She also volunteers. “I work at the Centre For Addiction And Mental Health; it keeps me real. I am an alcoholic.” She dropped drink from her life for over a year, fell off the wagon, then had a life-changing revelation.

“I ran into a psychic. She opened the door, said ‘Lose the booze,’ turned around and walked away. Confirmation of my own feelings. You have a lot of gifts to give and you can’t give them when you’re drinking.” She’s now with AA.

In her private life she’s monogamous and long-term oriented. “I’m out of an eight-year relationship with a woman that was fraught, as all relationships are, with the desire to be yourself and yet be somebody else for the other person. I’m now with a man who is younger. Because it’s across continents, it’s less a relationship than a communication of sorts.”

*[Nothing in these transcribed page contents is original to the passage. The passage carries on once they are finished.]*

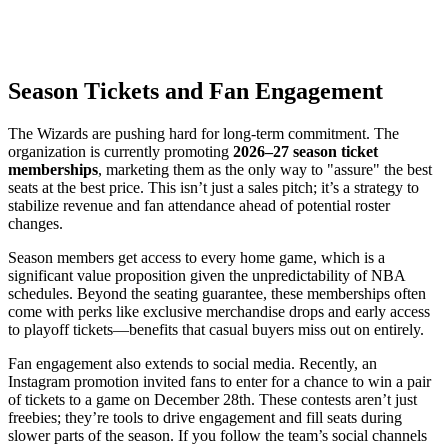
Season Tickets and Fan Engagement
The Wizards are pushing hard for long-term commitment. The
organization is currently promoting
2026–27 season ticket
memberships
, marketing them as the only way to "assure" the best
seats at the best price. This isn’t just a sales pitch; it’s a strategy to
stabilize revenue and fan attendance ahead of potential roster
changes.
Season members get access to every home game, which is a
significant value proposition given the unpredictability of NBA
schedules. Beyond the seating guarantee, these memberships often
come with perks like exclusive merchandise drops and early access
to playoff tickets—benefits that casual buyers miss out on entirely.
Fan engagement also extends to social media. Recently, an
Instagram promotion invited fans to enter for a chance to win a pair
of tickets to a game on December 28th. These contests aren’t just
freebies; they’re tools to drive engagement and fill seats during
slower parts of the season. If you follow the team’s social channels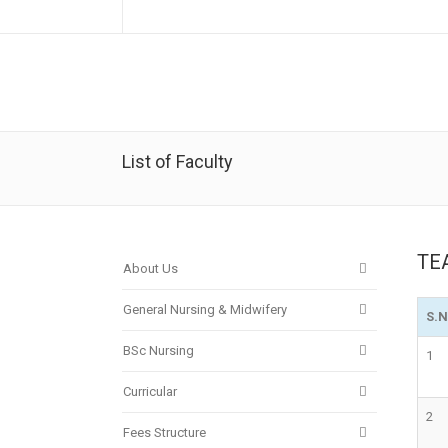
List of Faculty
TE
About Us
General Nursing & Midwifery
S.
BSc Nursing
1
Curricular
2
Fees Structure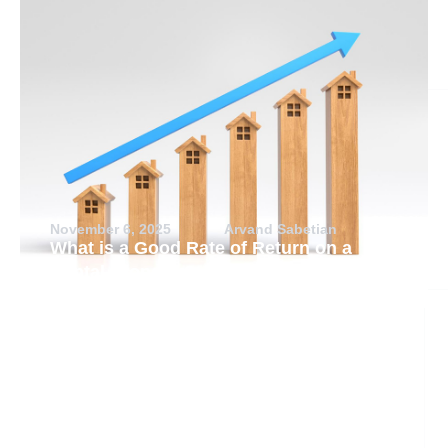
November 6, 2025
Arvand Sabetian
What is a Good Rate of Return on a
Rental Property?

Sunshine through her red straw hat makes little freckles of light dance on her nose and cheeks. Hennessy jokes that kissing dark-haired Cadieux in rehearsal has given her face a rash, before turning a tad serious.

“I scare a lot of people, and that makes me sad. It’s not my intention to ever wanna scare anybody. People say after the fact, ‘When I first met you, you were so strong, loud, aggressive.'” She shakes her head.

“The inside of me is like a tiny little peanut. With a shell that is 12 feet of steel in many colours. To really get in there you have to work.”

* The Buddies’ Silver Anniversary Kick-off Bash is after Play Murder opening night, with a Keith Cole cabaret. Admission is free at 10:15pm on Thu, Sep 25 in Tallulah’s Cabaret (12 Alexander St).


$10-$25. 8pm. Tue-Sat.

PWYC. 2:30pm. Sun.

Thu, Sep 25-Oct 12.

Buddies In Bad Times Theatre.

12 Alexander St.

(416) 975-8555.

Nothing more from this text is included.